É compreensível que o exaustivo discurso de Fernando Henrique tenha produzido decepção: veio atrasado. Foi um eleito fazendo o discurso que ficou devendo como candidato.
Não foi um discurso do atual nem do futuro governante. As medidas anticrise que o presidente em pleno mandato está devendo, também, ficaram numa vaguidão que só aumentou sua dívida. As linhas que diriam o que será o segundo mandato não chegaram nem ao vazio das entrelinhas.

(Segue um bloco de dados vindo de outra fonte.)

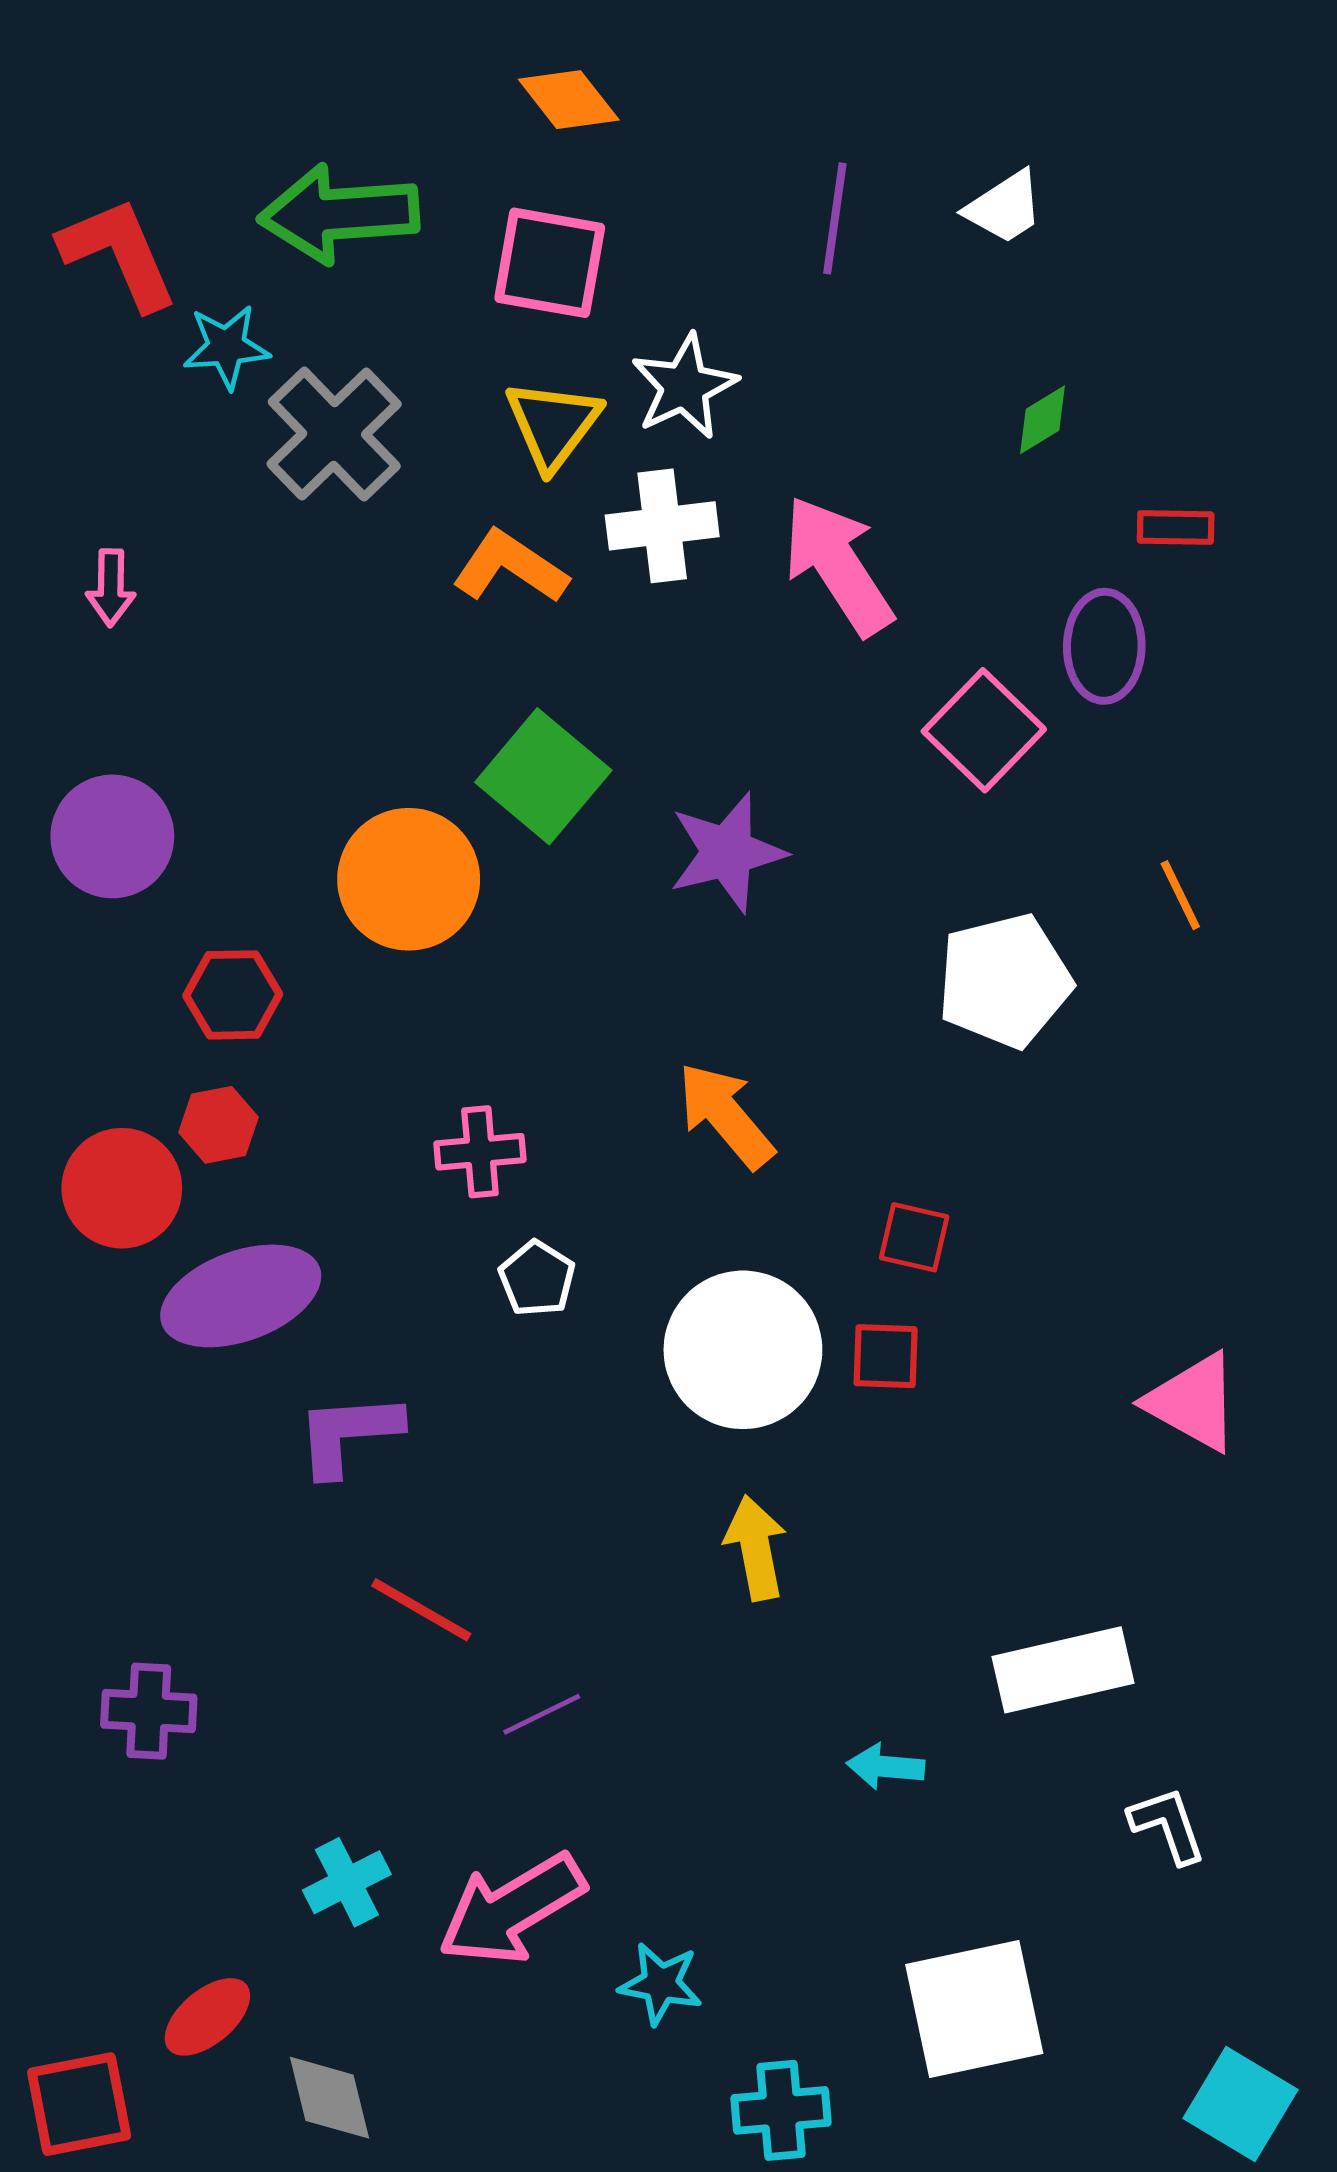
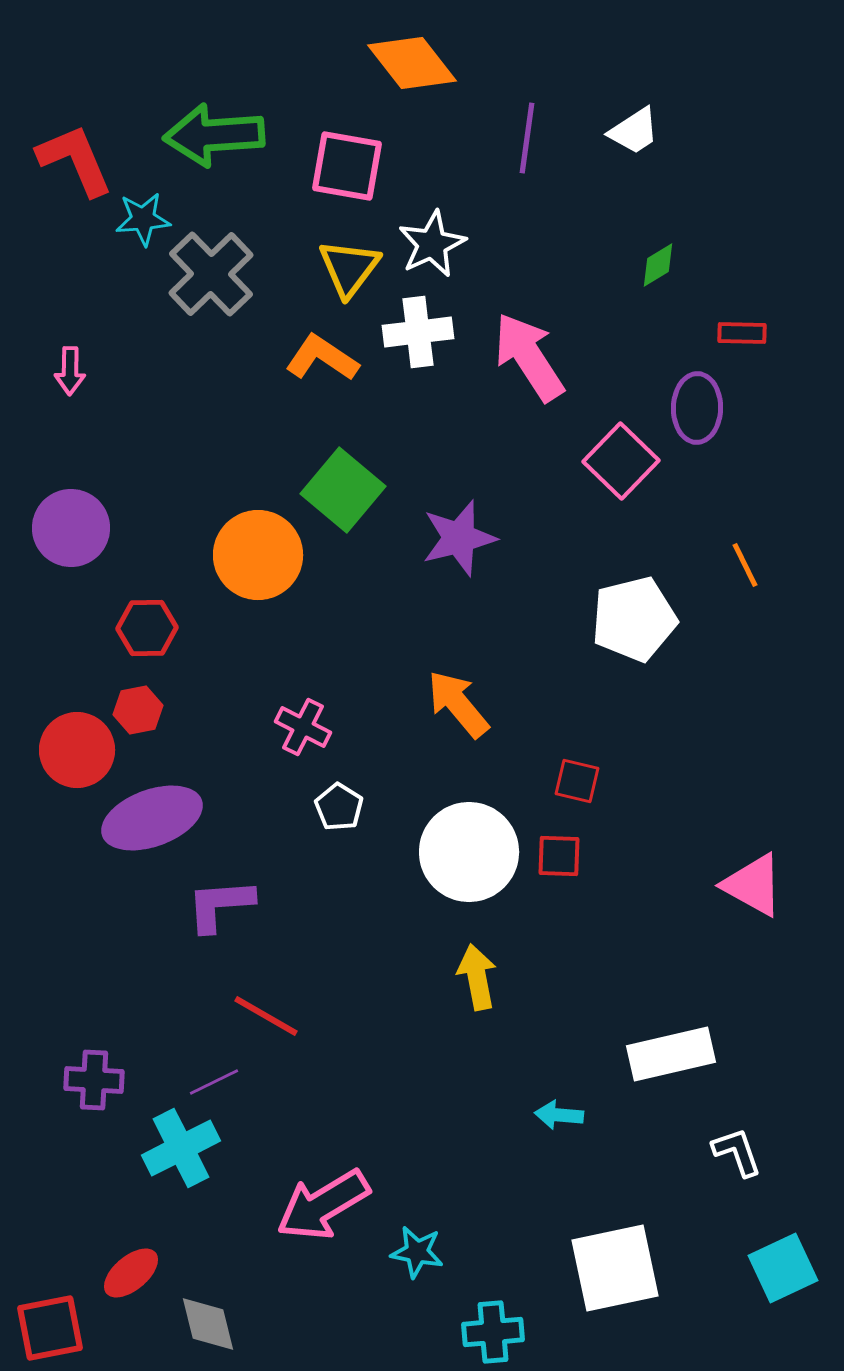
orange diamond: (569, 100) -> (412, 63), moved, size x1.4
pink cross: (480, 1152) -> (303, 727), turned 32
purple line: (542, 1714) -> (214, 1082), moved
cyan cross: (347, 1882) -> (181, 1148), moved, size x1.4
cyan square: (1241, 2104) -> (783, 1268), moved, turned 34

Talvez pela falta de algo melhorzinho, ou porque o senador Antonio Carlos Magalhães se antecipou no tema e o presidente deve segui-lo, a disposição de diálogo com oposicionistas tornou-se o trecho promovido pelos governistas. "Reafirmo que estou aberto ao diálogo (...) o diálogo hoje é um imperativo nacional".
Se for assim um dever nacional, é mais um que deixará de ser cumprido. Subentendido no discurso que o diálogo entre oposição e governo é exigido pela crise, o governo já o trava e só o trava no estrangeiro, com outros governos, com banqueiros americanos e, acima de tudo, com o FMI. O que seria objeto do diálogo que é "imperativo nacional" está sendo definido no exterior e chegará pronto.
De traições
O segundo turno no Rio, embora a necessidade de mais campanhas e outra ida às urnas, não deixa de ter graça.
Só o candidato a senador Moreira Franco, que fez uma das campanhas mais ricas do país e sofreu uma derrota achatante, foi mais agressivo do que Cesar Maia nas peças de propaganda e nas falas pessoais. O nível de insultos a que Cesar Maia chegou pode ser medido pelo tratamento dado aos filhos de Marcello Alencar: Irmãos Metralha, em alusão aos personagens de quadrinhos que, de tão bandidos, jamais tiram a máscara do rosto e já estão sempre com a camisa numerada da penitenciária.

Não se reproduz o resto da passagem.